La ciencia del CIMMYT llega al territorio a través de su red de Hubs de innovación, donde investigadores, técnicos y productores prueban en campo la combinación más efectiva de semillas, manejo agronómico y prácticas sostenibles.

La ciencia que conecta territorios

Todo ese conocimiento llega al territorio a través de la red nacional de Hubs de innovación agrícola, el modelo del CIMMYT que articula ciencia, política pública y práctica local. Los Hubs funcionan como laboratorios vivos donde productores, técnicos, instituciones y empresas prueban variedades, manejos y tecnologías en condiciones reales.

En el norte, las alianzas con productores de trigo y maíz en Sonora buscan sostener rendimientos con un uso más eficiente del agua y los fertilizantes. En el centro, se trabaja en conservación de suelos y capacitación técnica. En el sur y sureste, las comunidades fortalecen sus sistemas milpa y adaptan prácticas agroecológicas para resistir eventos climáticos extremos.

Además, el CIMMYT ha ampliado su enfoque hacia cultivos alternativos —como mijo, sorgo, garbanzo, ajonjolí o frijol guandú— con alto potencial de adaptación a calor y escasez hídrica. Diversificar no es una moda, sino una estrategia de supervivencia: una forma de reducir la vulnerabilidad y ampliar las oportunidades productivas y nutricionales en las zonas más expuestas al cambio climático.
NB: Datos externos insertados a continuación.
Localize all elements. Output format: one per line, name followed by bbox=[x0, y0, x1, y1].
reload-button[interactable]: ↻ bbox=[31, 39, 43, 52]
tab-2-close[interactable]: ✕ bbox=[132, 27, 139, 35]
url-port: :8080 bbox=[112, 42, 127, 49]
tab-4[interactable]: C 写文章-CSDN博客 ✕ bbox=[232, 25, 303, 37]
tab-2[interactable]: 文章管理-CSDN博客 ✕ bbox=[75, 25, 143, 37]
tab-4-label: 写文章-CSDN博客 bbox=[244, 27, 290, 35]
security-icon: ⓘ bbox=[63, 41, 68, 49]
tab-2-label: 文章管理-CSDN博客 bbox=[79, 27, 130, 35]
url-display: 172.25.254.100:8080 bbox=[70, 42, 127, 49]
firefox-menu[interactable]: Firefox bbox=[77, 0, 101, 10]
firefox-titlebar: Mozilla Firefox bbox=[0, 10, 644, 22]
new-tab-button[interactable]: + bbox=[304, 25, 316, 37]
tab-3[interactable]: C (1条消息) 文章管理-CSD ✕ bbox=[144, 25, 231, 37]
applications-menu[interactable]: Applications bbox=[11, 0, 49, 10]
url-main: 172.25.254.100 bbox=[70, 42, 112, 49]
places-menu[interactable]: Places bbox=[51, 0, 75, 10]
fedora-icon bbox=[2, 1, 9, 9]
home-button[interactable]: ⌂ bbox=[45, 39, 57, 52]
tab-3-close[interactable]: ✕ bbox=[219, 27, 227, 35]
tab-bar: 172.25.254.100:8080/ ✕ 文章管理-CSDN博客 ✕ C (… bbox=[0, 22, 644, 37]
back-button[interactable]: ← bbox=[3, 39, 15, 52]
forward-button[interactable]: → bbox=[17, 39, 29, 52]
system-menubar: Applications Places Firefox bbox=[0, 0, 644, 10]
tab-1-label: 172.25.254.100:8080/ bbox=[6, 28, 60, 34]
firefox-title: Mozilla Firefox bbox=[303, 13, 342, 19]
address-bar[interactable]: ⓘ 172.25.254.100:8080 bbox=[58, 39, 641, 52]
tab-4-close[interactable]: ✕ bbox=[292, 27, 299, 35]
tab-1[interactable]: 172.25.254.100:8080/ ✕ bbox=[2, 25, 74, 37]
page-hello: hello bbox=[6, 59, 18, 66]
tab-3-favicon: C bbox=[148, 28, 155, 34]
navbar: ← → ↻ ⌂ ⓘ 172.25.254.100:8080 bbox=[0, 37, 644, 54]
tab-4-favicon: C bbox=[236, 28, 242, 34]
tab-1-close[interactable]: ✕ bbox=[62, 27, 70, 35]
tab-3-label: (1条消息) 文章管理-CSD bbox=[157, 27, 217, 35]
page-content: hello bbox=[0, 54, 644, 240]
Invertir en conocimiento para asegurar el alimento

En la ecuación global del hambre y la crisis climática, la ciencia es el catalizador que permitirá transformar los sistemas agroalimentarios hacia modelos más resilientes y sostenibles. Invertir en investigación, innovación y extensión agrícola no es un lujo, sino una estrategia inteligente para proteger el futuro y garantizar la seguridad alimentaria.
Cada banco de germoplasma, cada variedad mejorada, cada práctica de manejo sostenible y cada suelo que recupera su capacidad de almacenar carbono representan un avance tangible hacia la resiliencia del campo y hacia sistemas productivos capaces de adaptarse a los desafíos ambientales y sociales del siglo XXI.

La meta es clara: que cada productor cuente con la semilla adecuada, las prácticas de manejo apropiadas y la información necesaria para sostener su producción frente al cambio climático. Esa es la base real de la seguridad alimentaria: conocimiento que se adapta, se prueba y se multiplica en el territorio. Proteger la seguridad alimentaria no se trata solo de producir más, sino de producir mejor, en equilibrio con los ecosistemas y con el suelo como aliado estratégico. Implica invertir en ciencia, financiamiento verde y políticas públicas que fortalezcan la resiliencia del campo y aseguren que la producción de alimentos siga siendo posible en un planeta que está cambiando.